DATA SHOWN
Content starts
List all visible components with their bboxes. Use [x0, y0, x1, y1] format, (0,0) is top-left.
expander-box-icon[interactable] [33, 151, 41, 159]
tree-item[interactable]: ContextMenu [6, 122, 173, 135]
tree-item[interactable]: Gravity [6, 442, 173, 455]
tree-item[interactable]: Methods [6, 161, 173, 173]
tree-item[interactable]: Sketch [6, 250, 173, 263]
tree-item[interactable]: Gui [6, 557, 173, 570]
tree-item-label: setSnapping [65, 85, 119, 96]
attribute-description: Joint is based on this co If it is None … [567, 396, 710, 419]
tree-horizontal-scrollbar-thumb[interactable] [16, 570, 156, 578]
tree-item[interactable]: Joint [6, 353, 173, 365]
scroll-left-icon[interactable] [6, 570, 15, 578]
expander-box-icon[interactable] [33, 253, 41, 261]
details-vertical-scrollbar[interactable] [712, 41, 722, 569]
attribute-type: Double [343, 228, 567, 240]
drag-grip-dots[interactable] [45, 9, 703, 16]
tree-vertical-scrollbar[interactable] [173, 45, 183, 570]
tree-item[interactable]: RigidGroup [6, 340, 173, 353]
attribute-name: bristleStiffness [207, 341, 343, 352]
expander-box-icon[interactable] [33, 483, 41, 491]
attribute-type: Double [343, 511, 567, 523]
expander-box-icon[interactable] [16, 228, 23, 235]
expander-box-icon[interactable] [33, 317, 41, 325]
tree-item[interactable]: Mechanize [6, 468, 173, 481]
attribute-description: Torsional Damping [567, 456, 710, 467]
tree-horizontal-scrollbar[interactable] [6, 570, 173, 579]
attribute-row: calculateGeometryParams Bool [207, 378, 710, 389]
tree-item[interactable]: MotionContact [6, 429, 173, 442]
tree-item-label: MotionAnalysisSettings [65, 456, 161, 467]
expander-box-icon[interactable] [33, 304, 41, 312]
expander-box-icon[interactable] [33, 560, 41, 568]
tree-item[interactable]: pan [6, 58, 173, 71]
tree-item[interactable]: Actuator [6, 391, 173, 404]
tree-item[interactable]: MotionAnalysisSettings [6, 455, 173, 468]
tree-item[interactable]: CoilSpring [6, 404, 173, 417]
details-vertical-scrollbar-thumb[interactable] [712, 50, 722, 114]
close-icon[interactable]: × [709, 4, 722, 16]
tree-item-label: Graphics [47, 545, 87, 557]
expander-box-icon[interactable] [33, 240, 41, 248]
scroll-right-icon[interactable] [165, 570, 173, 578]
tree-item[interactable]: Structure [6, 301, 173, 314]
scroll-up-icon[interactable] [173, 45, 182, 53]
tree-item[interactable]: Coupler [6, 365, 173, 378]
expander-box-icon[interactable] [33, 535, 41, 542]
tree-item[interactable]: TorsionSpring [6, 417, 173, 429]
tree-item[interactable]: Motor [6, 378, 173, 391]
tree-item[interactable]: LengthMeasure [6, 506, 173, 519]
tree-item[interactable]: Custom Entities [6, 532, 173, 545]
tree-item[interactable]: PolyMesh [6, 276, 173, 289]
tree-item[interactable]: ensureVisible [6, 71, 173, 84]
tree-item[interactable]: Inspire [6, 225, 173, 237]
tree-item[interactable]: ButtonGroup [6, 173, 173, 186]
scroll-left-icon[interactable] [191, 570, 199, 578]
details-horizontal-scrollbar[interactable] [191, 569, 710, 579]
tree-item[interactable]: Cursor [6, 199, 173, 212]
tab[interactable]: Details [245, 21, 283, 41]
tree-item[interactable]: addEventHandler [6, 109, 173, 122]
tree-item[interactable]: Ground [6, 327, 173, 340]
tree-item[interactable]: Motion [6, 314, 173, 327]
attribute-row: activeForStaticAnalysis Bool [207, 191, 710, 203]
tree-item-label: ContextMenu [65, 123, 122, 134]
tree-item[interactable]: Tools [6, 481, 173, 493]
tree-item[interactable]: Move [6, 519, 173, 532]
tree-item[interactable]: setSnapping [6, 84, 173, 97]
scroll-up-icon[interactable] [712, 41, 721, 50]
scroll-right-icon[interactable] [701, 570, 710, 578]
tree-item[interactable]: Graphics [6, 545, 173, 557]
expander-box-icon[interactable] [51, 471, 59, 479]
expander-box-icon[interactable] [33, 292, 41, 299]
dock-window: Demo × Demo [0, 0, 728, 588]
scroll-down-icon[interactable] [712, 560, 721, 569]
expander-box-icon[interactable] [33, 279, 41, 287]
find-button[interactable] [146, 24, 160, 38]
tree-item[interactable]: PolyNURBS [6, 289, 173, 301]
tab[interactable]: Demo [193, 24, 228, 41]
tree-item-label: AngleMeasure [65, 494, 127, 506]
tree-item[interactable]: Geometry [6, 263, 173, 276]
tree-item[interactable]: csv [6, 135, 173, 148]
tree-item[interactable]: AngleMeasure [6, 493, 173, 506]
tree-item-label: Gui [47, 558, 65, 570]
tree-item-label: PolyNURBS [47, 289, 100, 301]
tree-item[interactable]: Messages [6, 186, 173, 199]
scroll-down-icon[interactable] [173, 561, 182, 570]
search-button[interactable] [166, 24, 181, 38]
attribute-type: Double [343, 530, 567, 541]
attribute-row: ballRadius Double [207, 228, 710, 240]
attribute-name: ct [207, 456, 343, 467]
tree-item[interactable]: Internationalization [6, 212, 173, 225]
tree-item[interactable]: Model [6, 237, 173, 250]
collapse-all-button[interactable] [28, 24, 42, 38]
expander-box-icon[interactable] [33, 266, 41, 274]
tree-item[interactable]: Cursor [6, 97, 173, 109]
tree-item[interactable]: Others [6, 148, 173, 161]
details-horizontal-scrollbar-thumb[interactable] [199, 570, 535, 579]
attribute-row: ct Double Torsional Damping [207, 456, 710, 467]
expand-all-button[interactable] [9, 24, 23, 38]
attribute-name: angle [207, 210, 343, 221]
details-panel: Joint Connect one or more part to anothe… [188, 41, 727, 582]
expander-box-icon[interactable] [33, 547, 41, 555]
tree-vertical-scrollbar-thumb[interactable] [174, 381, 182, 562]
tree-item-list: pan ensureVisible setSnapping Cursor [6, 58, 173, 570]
Content ends
WHAT THE TASK REQUIRES
Pull out all lines from the listing that contain the string "Demo".

ANSWER SECTION
dock-window: Demo × Demo [0, 0, 728, 588]
tab[interactable]: Demo [193, 24, 228, 41]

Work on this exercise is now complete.